## EXERCISE PROMPT
Wherever a line in the records contains the word "with", return that line.

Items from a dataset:
§ §

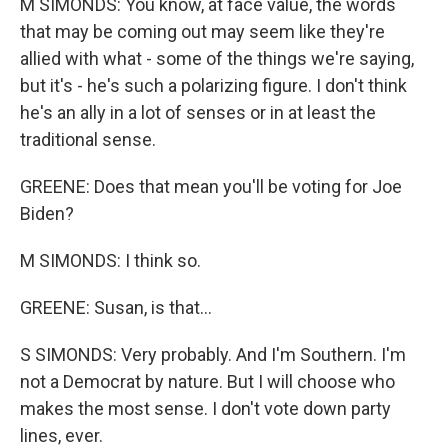
M SIMONDS: You know, at face value, the words
that may be coming out may seem like they're
allied with what - some of the things we're saying,
but it's - he's such a polarizing figure. I don't think
he's an ally in a lot of senses or in at least the
traditional sense.
GREENE: Does that mean you'll be voting for Joe
Biden?
M SIMONDS: I think so.
GREENE: Susan, is that...
S SIMONDS: Very probably. And I'm Southern. I'm
not a Democrat by nature. But I will choose who
makes the most sense. I don't vote down party
lines, ever.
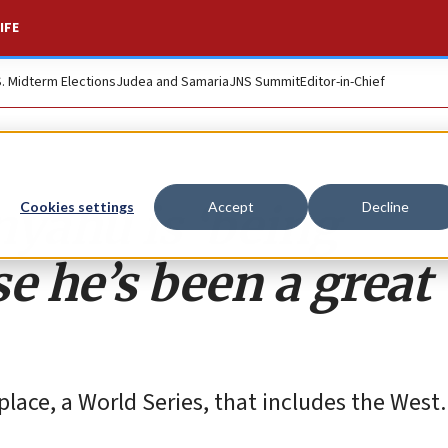
IFE
S. Midterm Elections
Judea and Samaria
JNS Summit
Editor-in-Chief
yahu is ‘being
Cookies settings
Accept
Decline
e he’s been a great
 place, a World Series, that includes the West.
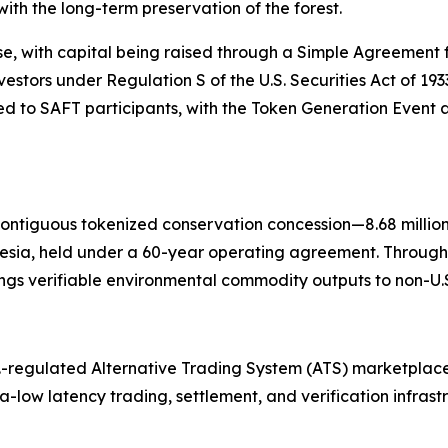
ith the long-term preservation of the forest.
se, with capital being raised through a Simple Agreement f
nvestors under Regulation S of the U.S. Securities Act of 19
 to SAFT participants, with the Token Generation Event a
contiguous tokenized conservation concession—8.68 millio
esia, held under a 60-year operating agreement. Through
gs verifiable environmental commodity outputs to non-U.S.
.-regulated Alternative Trading System (ATS) marketplace
tra-low latency trading, settlement, and verification infras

§ §

## ANSWER SECTION
allied with what - some of the things we're saying,
se, with capital being raised through a Simple Agreement f
 to SAFT participants, with the Token Generation Event a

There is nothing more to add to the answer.